╭──
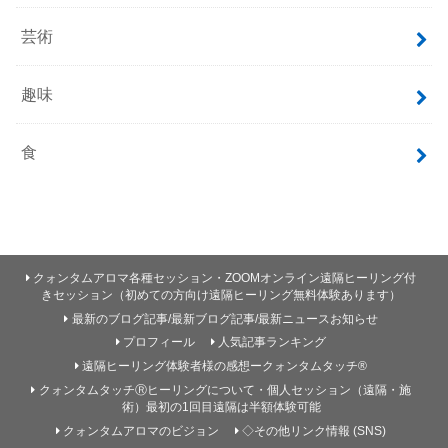
芸術
趣味
食
クォンタムアロマ各種セッション・ZOOMオンライン遠隔ヒーリング付
きセッション（初めての方向け遠隔ヒーリング無料体験あります）
最新のブログ記事/最新ブログ記事/最新ニュースお知らせ
プロフィール
人気記事ランキング
遠隔ヒーリング体験者様の感想ークォンタムタッチ®
クォンタムタッチⓇヒーリングについて・個人セッション（遠隔・施
術）最初の1回目遠隔は半額体験可能
クォンタムアロマのビジョン
◇その他リンク情報 (SNS)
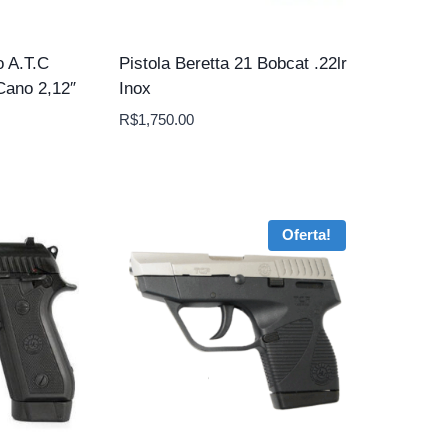
o A.T.C
Pistola Beretta 21 Bobcat .22lr
Cano 2,12″
Inox
R$
1,750.00
Oferta!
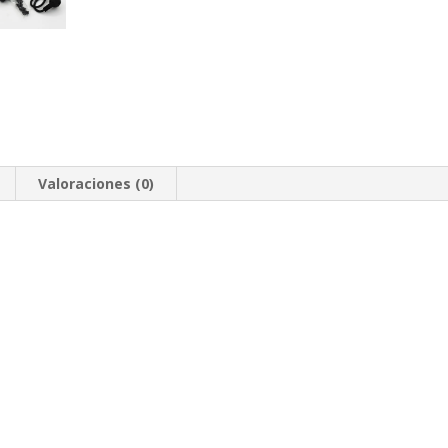
Valoraciones (0)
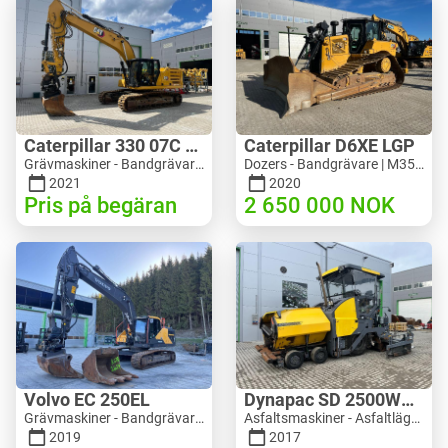
Caterpillar 330 07C Next Gen
Caterpillar D6XE LGP
Grävmaskiner - Bandgrävare | M816-4487 | 10356
Dozers - Bandgrävare | M354-6704 | 35056
2021
2020
Pris på begäran
2 650 000
NOK
Volvo EC 250EL
Dynapac SD 2500WS Asfaltutlegger
Grävmaskiner - Bandgrävare | M981-8871 | RGTR26024
Asfaltsmaskiner - Asfaltläggare | M094-8272 | RGTR26011
2019
2017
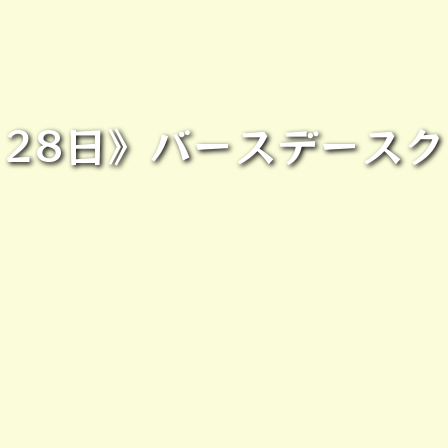
・28日》バースデース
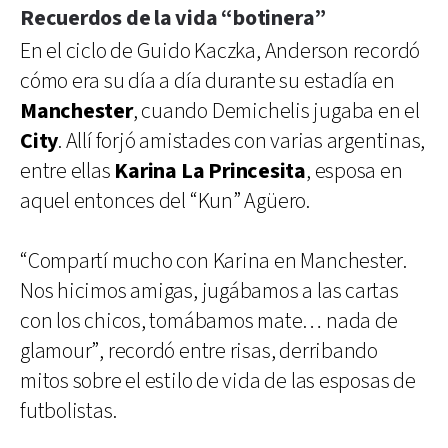
Recuerdos de la vida “botinera”
En el ciclo de Guido Kaczka, Anderson recordó
cómo era su día a día durante su estadía en
Manchester
, cuando Demichelis jugaba en el
City
. Allí forjó amistades con varias argentinas,
entre ellas
Karina La Princesita
, esposa en
aquel entonces del “Kun” Agüero.
“Compartí mucho con Karina en Manchester.
Nos hicimos amigas, jugábamos a las cartas
con los chicos, tomábamos mate… nada de
glamour”, recordó entre risas, derribando
mitos sobre el estilo de vida de las esposas de
futbolistas.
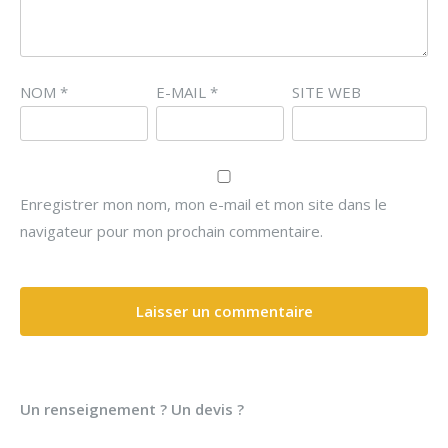
NOM
*
E-MAIL
*
SITE WEB
Enregistrer mon nom, mon e-mail et mon site dans le
navigateur pour mon prochain commentaire.
Un renseignement ? Un devis ?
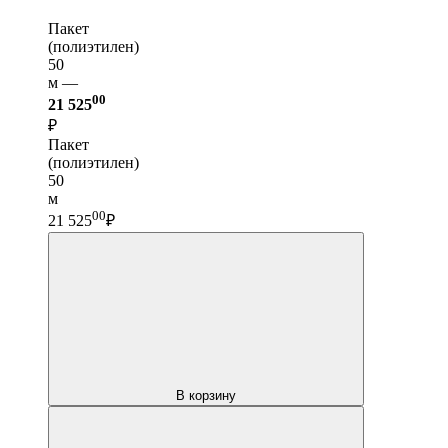
Пакет
(полиэтилен)
50
м —
00
21 525
₽
Пакет
(полиэтилен)
50
м
00
21 525
₽
В корзину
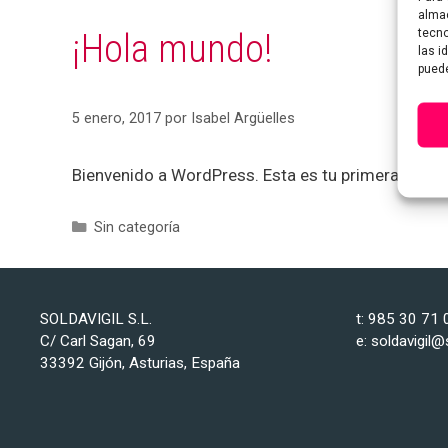
almac
tecno
¡Hola mundo!
las i
puede
5 enero, 2017
por
Isabel Argüelles
Bienvenido a WordPress. Esta es tu primera entrada.
Categorías
Sin categoría
SOLDAVIGIL S.L.
t: 985 30 71 
C/ Carl Sagan, 69
e: soldavigil@
33392 Gijón, Asturias, España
╰──
▶ [TASK DIRECTIONS]: Write back word for word every line in the entries above from the one with "Volvo EC 250EL" to the one with "Un renseignement ? Un devis ?", ends included, and none of the pictures.

▶ [SOLUTION]:
Volvo EC 250EL
Dynapac SD 2500WS Asfaltutlegger
Grävmaskiner - Bandgrävare | M981-8871 | RGTR26024
Asfaltsmaskiner - Asfaltläggare | M094-8272 | RGTR26011
2019
2017
・28日》バースデース
Recuerdos de la vida “botinera”
En el ciclo de Guido Kaczka, Anderson recordó
cómo era su día a día durante su estadía en
Manchester
, cuando Demichelis jugaba en el
City
. Allí forjó amistades con varias argentinas,
entre ellas
Karina La Princesita
, esposa en
aquel entonces del “Kun” Agüero.
“Compartí mucho con Karina en Manchester.
Nos hicimos amigas, jugábamos a las cartas
con los chicos, tomábamos mate… nada de
glamour”, recordó entre risas, derribando
mitos sobre el estilo de vida de las esposas de
futbolistas.
NOM
*
E-MAIL
*
SITE WEB
Enregistrer mon nom, mon e-mail et mon site dans le
navigateur pour mon prochain commentaire.
Un renseignement ? Un devis ?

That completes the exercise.